Janus implements the Ethereum JSON RPC and uses the same API to query and extract information from the blockchain. Since Qtum already supports smart contracts, the developers will need to just deploy contracts and point their apps at the deployed contracts and Janus.
Since Janus is server software, it can’t hold users’ private keys, so transaction signing needs to happen on the client. It is intended to act like geth in that regard, you can import your private keys to Janus/qtumd (the Qtum daemon node/wallet) and point your apps at it and let Janus/qtumd sign your transactions, and it will work — but it’s a huge barrier to entry, which is why MetaMask has come along to do signing on the client. Janus also has implemented transaction signing as an ethers-js module.
Janus has also implemented transaction signing as an ethers-js module. For example, “qtum-ethers” is a popular web3 library that allows any application using the “ethers” library to be ported with relative ease. Click here to see how it works.
How can developers utilize the ethers-js module on Qtum? For that, they will need to use Qtum’s MetaMask fork named “Qnekt”. The only difference between apps using Ethereum MetaMask and Qtum Qnekt will be how the app initializes things.
Developers will need to reference window.qtum instead of window.ethereum to interact with our browser extension. The reason this is done is to reduce confusion with wallet interaction. Solana MetaMask also does this same thing.
Creating a programmable blockchain while staying true to the original UTXO model was something that Qtum planned to do from the very beginning. With Janus implementation, Qtum will empower developers to migrate the rich ecosystem they have created on top of Ethereum to Qtum. To understand why this is so valuable, check this.

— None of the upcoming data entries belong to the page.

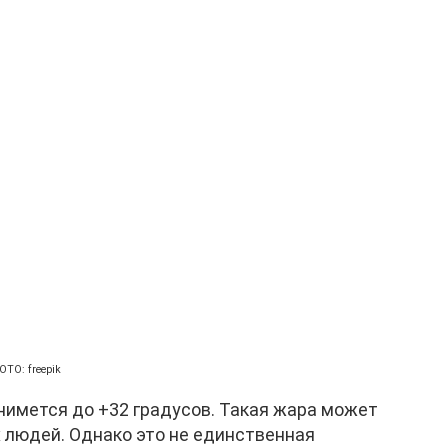
ОТО: freepik
нимется до +32 градусов. Такая жара может
 людей. Однако это не единственная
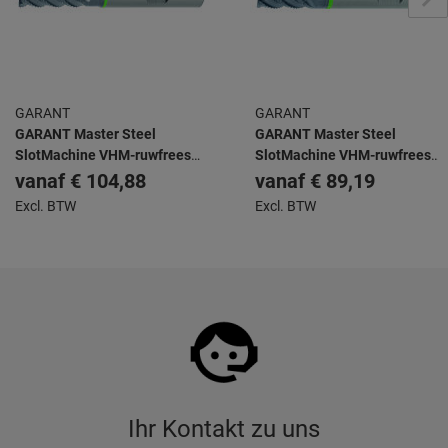
GARANT
GARANT
GARANT Master Steel
GARANT Master Steel
SlotMachine VHM-ruwfrees
SlotMachine VHM-ruwfrees
HPC TiAlN
HPC TiAlN
vanaf
€ 104,88
vanaf
€ 89,19
Excl. BTW
Excl. BTW
Ihr Kontakt zu uns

The snapshot above shows you the total value locked (TVL) in Ethereum’s decentralized finance (DeFi) ecosystem. Yes, you read that correct — $169 billion! More importantly, note that this number is less than a billion dollars before 2020. This is because DeFi has exploded exponentially over the last two years.
The Janus wrapper will empower developers to easily port these apps over to Qtum and benefit significantly from reduced gas fees.

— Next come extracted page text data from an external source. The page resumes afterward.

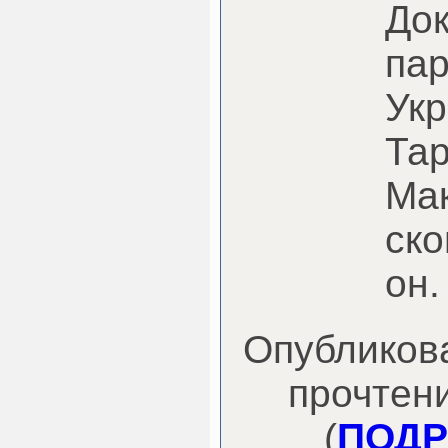
До
па
Укр
Та
Ма
ско
он.
Опубликова
прочтени
(
ПОДР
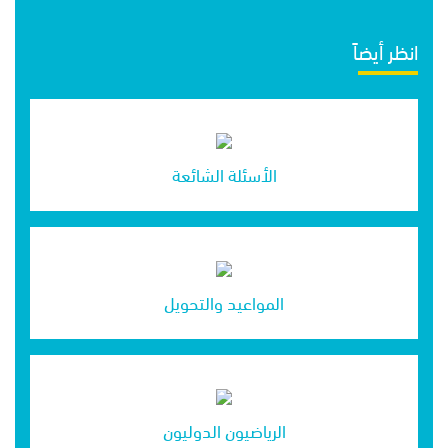
انظر أيضاً
الأسئلة الشائعة
المواعيد والتحويل
الرياضيون الدوليون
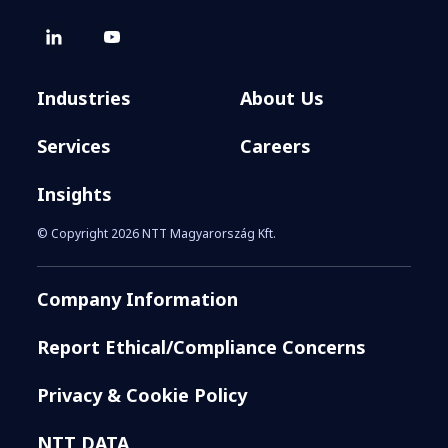
Industries
About Us
Services
Careers
Insights
© Copyright 2026 NTT Magyarország Kft.
Company Information
Report Ethical/Compliance Concerns
Privacy & Cookie Policy
NTT DATA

There is another interesting thing that we need you to look at. As per DappRadar, these are the top 10 Ethereum-based applications, by users over 24 hours.
The top 10 apps have had >85,000 active users in 24 hours (late November). In other words, not only will Janus allow developers to port over their apps, but they will inevitably port over a significant portion of their existing user base. This will be very valuable to the long-term growth potential of Qtum.
Why? Consider Metcalfe’s law. The law states that the “value of a telecommunications network is proportional to the square of the number of connected users of the system.” To visualize this, consider the following diagram.
- Two telephones can make only one connection.
- Five can make 10 connections.
- Twelve can make 66 connections.
As you can see, the correlation between users and actual utility is direct and exponential. Therefore, we believe that Janus will help kick up Qtum network’s utility exponentially as per Metcalfe’s Law.
The future of the crypto ecosystem lies in establishing proper interoperability. Janus will allow Qtum to synch easily with Ethereum’s ecosystem and empower developers to create multi-chain applications.